Please give the lines below again exactly as they stand, from the one that contains "See the free..." up to and including the one that contains "Promotional Services", leaving all pictures out.

(Items from a data source)
────────

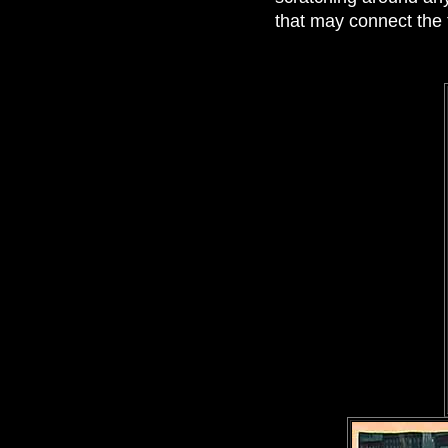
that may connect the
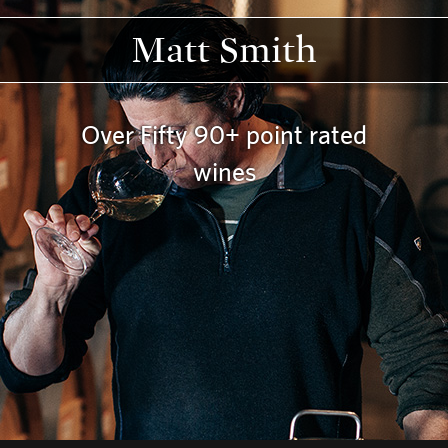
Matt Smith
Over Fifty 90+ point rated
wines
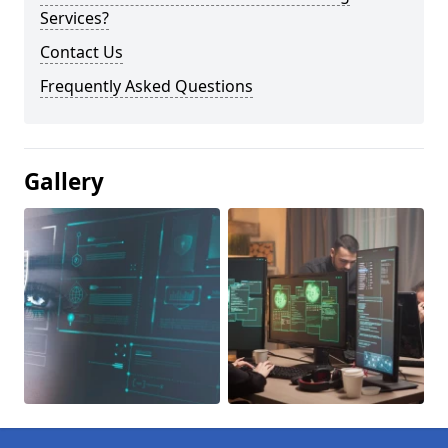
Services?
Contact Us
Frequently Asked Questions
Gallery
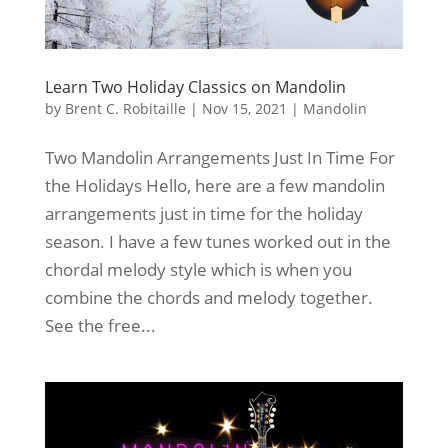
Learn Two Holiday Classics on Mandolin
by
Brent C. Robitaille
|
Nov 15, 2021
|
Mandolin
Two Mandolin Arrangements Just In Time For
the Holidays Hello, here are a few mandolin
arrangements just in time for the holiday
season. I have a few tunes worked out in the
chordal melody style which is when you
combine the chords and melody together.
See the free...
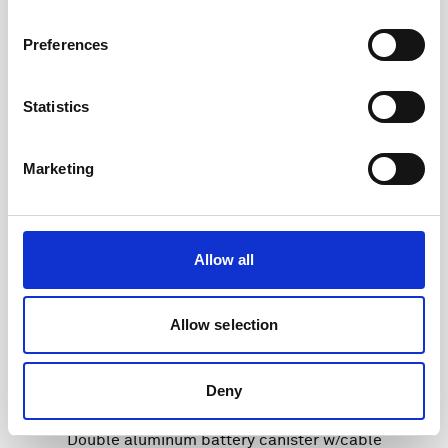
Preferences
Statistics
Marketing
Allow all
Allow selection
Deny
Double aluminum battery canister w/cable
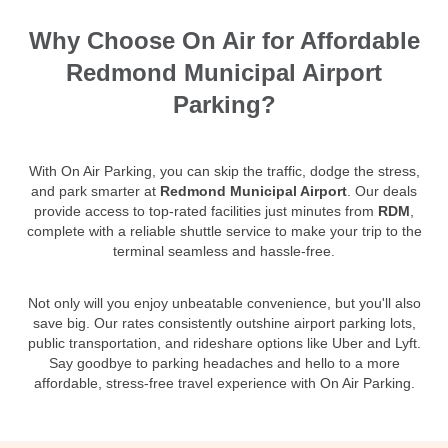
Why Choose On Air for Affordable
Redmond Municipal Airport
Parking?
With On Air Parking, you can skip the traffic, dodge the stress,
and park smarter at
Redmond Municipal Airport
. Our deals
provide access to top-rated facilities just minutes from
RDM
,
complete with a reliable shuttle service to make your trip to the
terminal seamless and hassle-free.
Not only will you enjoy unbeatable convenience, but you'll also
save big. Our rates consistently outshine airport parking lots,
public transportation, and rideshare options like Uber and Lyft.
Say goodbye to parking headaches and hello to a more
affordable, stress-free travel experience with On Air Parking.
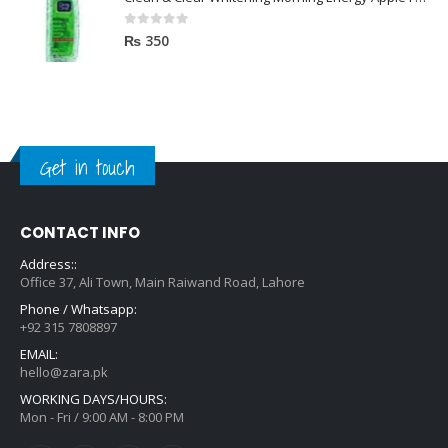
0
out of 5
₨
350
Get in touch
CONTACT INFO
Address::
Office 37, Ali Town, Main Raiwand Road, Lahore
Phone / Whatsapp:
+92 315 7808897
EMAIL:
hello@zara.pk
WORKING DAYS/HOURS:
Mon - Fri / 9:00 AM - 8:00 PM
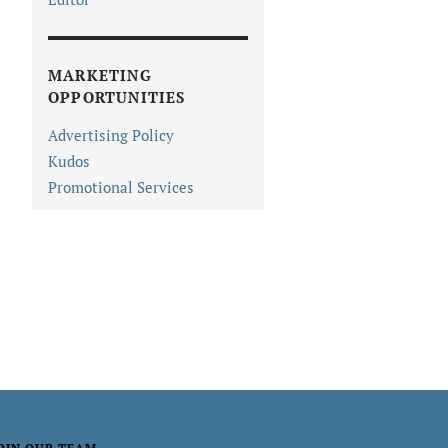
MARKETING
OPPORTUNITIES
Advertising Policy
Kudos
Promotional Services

────────

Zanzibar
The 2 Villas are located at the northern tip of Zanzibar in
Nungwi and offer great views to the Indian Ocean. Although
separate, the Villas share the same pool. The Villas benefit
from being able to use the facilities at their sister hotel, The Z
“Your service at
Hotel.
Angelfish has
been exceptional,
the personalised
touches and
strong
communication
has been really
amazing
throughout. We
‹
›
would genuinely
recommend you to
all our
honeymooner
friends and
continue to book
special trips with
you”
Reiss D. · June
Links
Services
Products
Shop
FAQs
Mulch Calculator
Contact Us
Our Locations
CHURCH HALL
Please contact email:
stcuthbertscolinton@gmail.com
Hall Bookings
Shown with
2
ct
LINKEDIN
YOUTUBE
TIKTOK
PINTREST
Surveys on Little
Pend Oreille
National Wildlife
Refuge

────────

Task result.
See the free...
Preferences
Statistics
Marketing
Allow all
Allow selection
Deny
Double aluminum battery canister w/cable
Why Choose On Air for Affordable
Redmond Municipal Airport
Parking?
With On Air Parking, you can skip the traffic, dodge the stress,
and park smarter at
Redmond Municipal Airport
. Our deals
provide access to top-rated facilities just minutes from
RDM
,
complete with a reliable shuttle service to make your trip to the
terminal seamless and hassle-free.
Not only will you enjoy unbeatable convenience, but you'll also
save big. Our rates consistently outshine airport parking lots,
public transportation, and rideshare options like Uber and Lyft.
Say goodbye to parking headaches and hello to a more
affordable, stress-free travel experience with On Air Parking.
0
out of 5
₨
350
Get in touch
CONTACT INFO
Address::
Office 37, Ali Town, Main Raiwand Road, Lahore
Phone / Whatsapp:
+92 315 7808897
EMAIL:
hello@zara.pk
WORKING DAYS/HOURS:
Mon - Fri / 9:00 AM - 8:00 PM
MARKETING
OPPORTUNITIES
Advertising Policy
Kudos
Promotional Services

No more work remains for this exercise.